2D materials for a major leap forward in non-volatile memory technologies

(Nanowerk News) Non-volatile memories –which are able to retain information even when power is removed— are largely employed in computers, tablets, pen drives and many other electronic devices. Among the various existing technologies, magnetoresistive random-access memories (MRAM), currently used only in specific applications, are expected to expand considerably on the market in the decade to come.

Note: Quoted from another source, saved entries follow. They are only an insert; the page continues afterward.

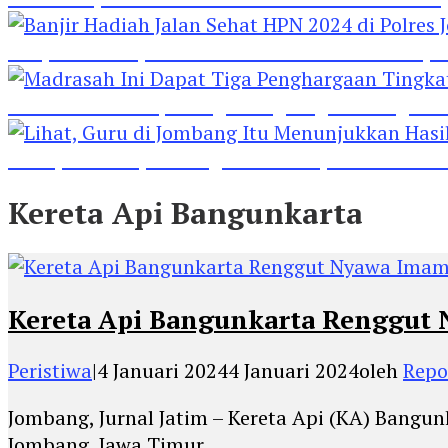
Banjir Hadiah Jalan Sehat HPN 2024 di Polres 
Madrasah Ini Dapat Tiga Penghargaan Tingkat
Lihat, Guru di Jombang Itu Menunjukkan Hasil P
Kereta Api Bangunkarta
Kereta Api Bangunkarta Renggut
Peristiwa
|
4 Januari 2024
4 Januari 2024
oleh
Repor
Jombang, Jurnal Jatim – Kereta Api (KA) Bangu
Jombang, Jawa Timur,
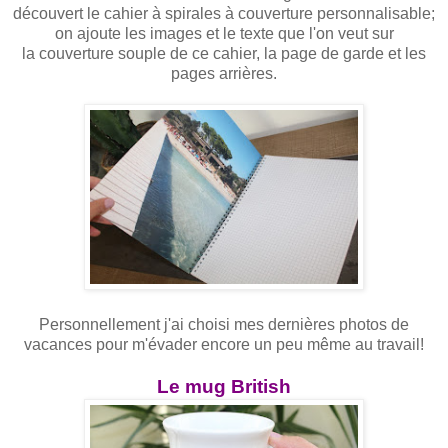
découvert le cahier à spirales à couverture personnalisable;
on ajoute les images et le texte que l'on veut sur
la couverture souple de ce cahier, la page de garde et les
pages arrières.
Personnellement j'ai choisi mes dernières photos de
vacances pour m'évader encore un peu même au travail!
Le mug British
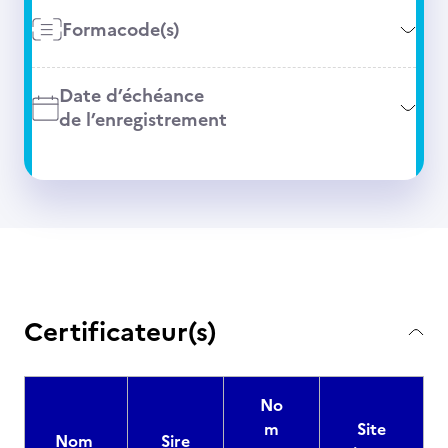
Formacode(s)
Date d’échéance
de l’enregistrement
Certificateur(s)
No
m
Site
Nom
Sire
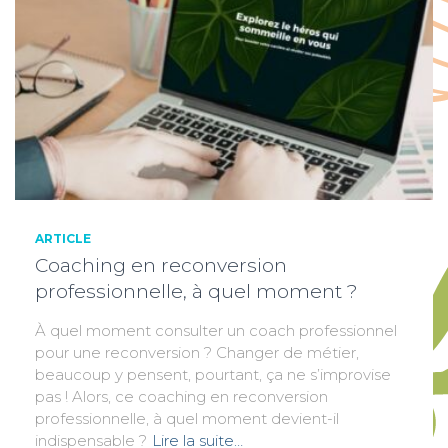
ARTICLE
Coaching en reconversion
professionnelle, à quel moment ?
À quel moment consulter un coach professionnel
pour une reconversion ? Changer de métier,
beaucoup y pensent, pourtant, ça ne s’improvise
pas ! Alors, ce coaching en reconversion
professionnelle, à quel moment devient-il
indispensable ?
Lire la suite…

The newest MRAMs based on spintronic mechanisms –i.e., phenomena related to the spin, which is an intrinsic property of electrons and other particles— can offer faster operations, lower power consumption and long retention time, with potential applications in wearable devices, automotive industry, and the Internet of Things, among others.
In this context, graphene and other 2D materials, which are as thin as one or very few atomic layers, may play a disruptive role. In fact, their peculiar and remarkable characteristics can provide solutions to current technological challenges and performance limitations that prevent further efficient deployment of MRAMs; therefore, they can have a strong impact on the design of next-generation spintronic devices.

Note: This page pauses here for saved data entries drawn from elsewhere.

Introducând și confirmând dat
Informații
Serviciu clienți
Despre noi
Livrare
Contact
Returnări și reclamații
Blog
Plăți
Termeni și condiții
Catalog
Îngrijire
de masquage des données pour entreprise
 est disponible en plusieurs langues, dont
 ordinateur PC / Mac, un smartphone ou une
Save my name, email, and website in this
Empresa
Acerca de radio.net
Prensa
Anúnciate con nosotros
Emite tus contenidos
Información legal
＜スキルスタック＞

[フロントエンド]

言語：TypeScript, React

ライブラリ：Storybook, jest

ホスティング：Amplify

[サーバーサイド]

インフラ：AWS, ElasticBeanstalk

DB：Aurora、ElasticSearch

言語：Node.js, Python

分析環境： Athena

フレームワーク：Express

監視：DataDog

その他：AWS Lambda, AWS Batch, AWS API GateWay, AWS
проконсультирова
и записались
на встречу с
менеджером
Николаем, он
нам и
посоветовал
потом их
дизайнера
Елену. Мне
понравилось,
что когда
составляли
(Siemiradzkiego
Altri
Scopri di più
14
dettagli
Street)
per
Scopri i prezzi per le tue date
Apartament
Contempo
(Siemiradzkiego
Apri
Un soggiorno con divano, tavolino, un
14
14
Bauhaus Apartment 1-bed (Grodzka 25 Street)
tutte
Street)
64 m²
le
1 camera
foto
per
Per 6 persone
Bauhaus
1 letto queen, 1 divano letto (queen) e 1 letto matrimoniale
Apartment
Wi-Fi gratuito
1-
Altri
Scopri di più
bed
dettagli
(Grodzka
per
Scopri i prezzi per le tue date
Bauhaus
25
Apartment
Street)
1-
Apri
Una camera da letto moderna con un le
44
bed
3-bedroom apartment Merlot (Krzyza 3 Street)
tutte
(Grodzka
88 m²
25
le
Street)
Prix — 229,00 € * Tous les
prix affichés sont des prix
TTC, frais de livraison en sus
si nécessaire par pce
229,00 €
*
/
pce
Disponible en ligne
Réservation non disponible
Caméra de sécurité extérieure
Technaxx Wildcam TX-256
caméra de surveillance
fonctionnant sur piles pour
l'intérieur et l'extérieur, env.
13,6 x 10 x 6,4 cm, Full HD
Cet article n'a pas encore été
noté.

2D materials for a major leap forward in non-volatile memory technologies
2D materials for a major leap forward in non-volatile memory technologies.
The expected enhancement and new opportunities that can arise from the introduction of 2D materials into spin-based memory technologies are presented in a perspective article, published last week in Nature ("Two-dimensional Materials Prospects for Non-volatile Spintronic Memories").
This work, led by the Catalan Institute of Nanoscience and Nanotechnology (ICN2), at the Universitat Autònoma de Barcelona (UAB) campus, and the National University of Singapore, provides an overview of the state of the art of the field and of the current challenges being faced in the development of non-volatile memories in general and, specifically, of those employing spintronic mechanisms such as spin-transfer torque (STT) and spin-orbit torque (SOT).
The authors discuss the advantages that the co-integration of 2D materials in these technologies introduces, giving a panoramic of the improvements already achieved as well as a prospect of the many advances that further research can produce. A possible timeline of progress during the next decade is also traced.
“As thoroughly discussed in the paper,” comments ICREA Prof. Stephan Roche, group leader at the ICN2 and leader of the Graphene Flagship Work Package dedicated to Spintronics, “the fundamental properties of 2D materials such as atomically smooth interfaces, reduced material intermixing, crystal symmetries, and proximity effects are the drivers for possible disruptive improvements for spin-based MRAMs. These are emerging as key enabling low-power technologies and are expected to spread over large markets from embedded memories to the Internet of Things.”
This research was coordinated by ICN2 group leaders and ICREA Professors, Prof. Stephan Roche and Prof. Sergio O. Valenzuela, and by Prof. Hyunsoo Yang from the National University of Singapore. It was carried out by a collaboration of various members of the Graphene Flagship project consortium, including various institutes of the Centre national de la recherche scientifique (CNRS, France), Imec (Belgium), Thales Research and Technology (France), and the French Atomic Energy Commission (CEA), as well as key industries such as Samsung Electronics (South Korea) and Global Foundries (Singapore), which bring the vision of future market integration.
“It is impressive to observe the scientific results achieved by the spintronics work package and the technology activities carried out in the Imec environment, together with SMEs (Singulus Technologies, GRAPHENEA), which pave the way towards future impact on market applications,” states Prof. Jari Kinaret, Director of the Graphene Flagship. “There are still challenges to be overcome to fully deploy the potential of 2D materials in real-life applications, but the expected industrial and economic benefits are very high.”